Reproduce every record below word for word and include no pictures.

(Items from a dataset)
************

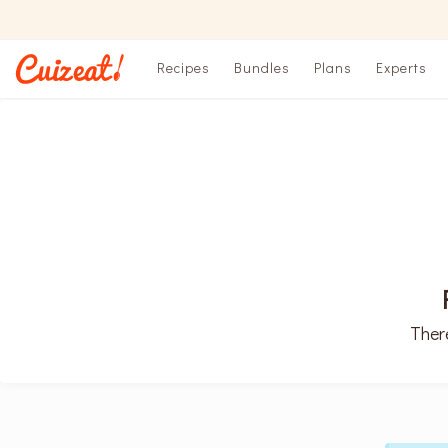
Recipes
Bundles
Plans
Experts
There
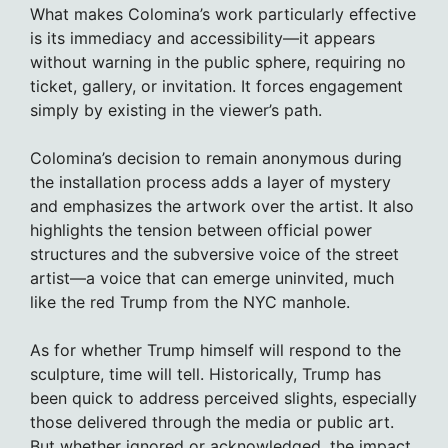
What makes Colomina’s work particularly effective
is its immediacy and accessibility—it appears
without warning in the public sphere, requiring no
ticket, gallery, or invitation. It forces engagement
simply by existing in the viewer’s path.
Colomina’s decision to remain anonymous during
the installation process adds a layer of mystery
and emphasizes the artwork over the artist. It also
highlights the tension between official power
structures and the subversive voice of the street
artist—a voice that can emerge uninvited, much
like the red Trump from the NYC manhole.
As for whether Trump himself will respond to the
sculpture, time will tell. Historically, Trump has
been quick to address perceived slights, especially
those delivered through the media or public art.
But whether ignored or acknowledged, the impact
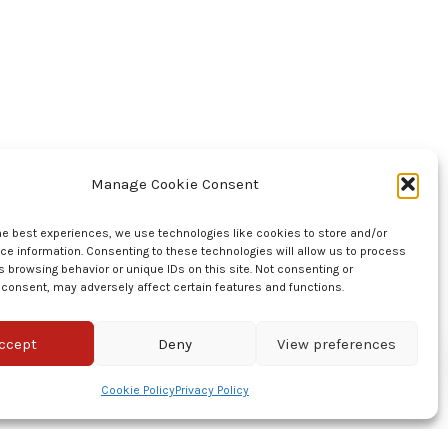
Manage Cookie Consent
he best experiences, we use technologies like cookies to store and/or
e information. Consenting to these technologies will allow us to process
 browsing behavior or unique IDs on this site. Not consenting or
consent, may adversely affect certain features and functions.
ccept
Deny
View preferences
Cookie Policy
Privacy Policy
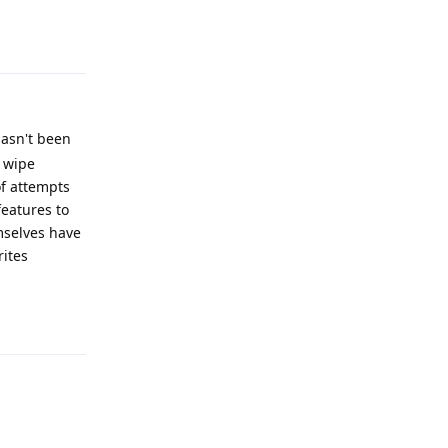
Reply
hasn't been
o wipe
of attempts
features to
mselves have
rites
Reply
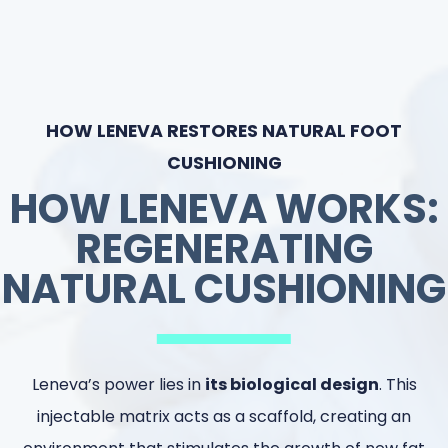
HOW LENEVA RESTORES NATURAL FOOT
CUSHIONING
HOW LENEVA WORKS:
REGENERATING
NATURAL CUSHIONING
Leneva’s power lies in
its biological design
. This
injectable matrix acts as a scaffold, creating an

************

- [THE ANSWER]:
Recipes
Bundles
Plans
Experts
There
What makes Colomina’s work particularly effective
is its immediacy and accessibility—it appears
without warning in the public sphere, requiring no
ticket, gallery, or invitation. It forces engagement
simply by existing in the viewer’s path.
Colomina’s decision to remain anonymous during
the installation process adds a layer of mystery
and emphasizes the artwork over the artist. It also
highlights the tension between official power
structures and the subversive voice of the street
artist—a voice that can emerge uninvited, much
like the red Trump from the NYC manhole.
As for whether Trump himself will respond to the
sculpture, time will tell. Historically, Trump has
been quick to address perceived slights, especially
those delivered through the media or public art.
But whether ignored or acknowledged, the impact
Manage Cookie Consent
he best experiences, we use technologies like cookies to store and/or
e information. Consenting to these technologies will allow us to process
 browsing behavior or unique IDs on this site. Not consenting or
consent, may adversely affect certain features and functions.
ccept
Deny
View preferences
Cookie Policy
Privacy Policy
Reply
hasn't been
o wipe
of attempts
features to
mselves have
rites
Reply
HOW LENEVA RESTORES NATURAL FOOT
CUSHIONING
HOW LENEVA WORKS:
REGENERATING
NATURAL CUSHIONING
Leneva’s power lies in
its biological design
. This
injectable matrix acts as a scaffold, creating an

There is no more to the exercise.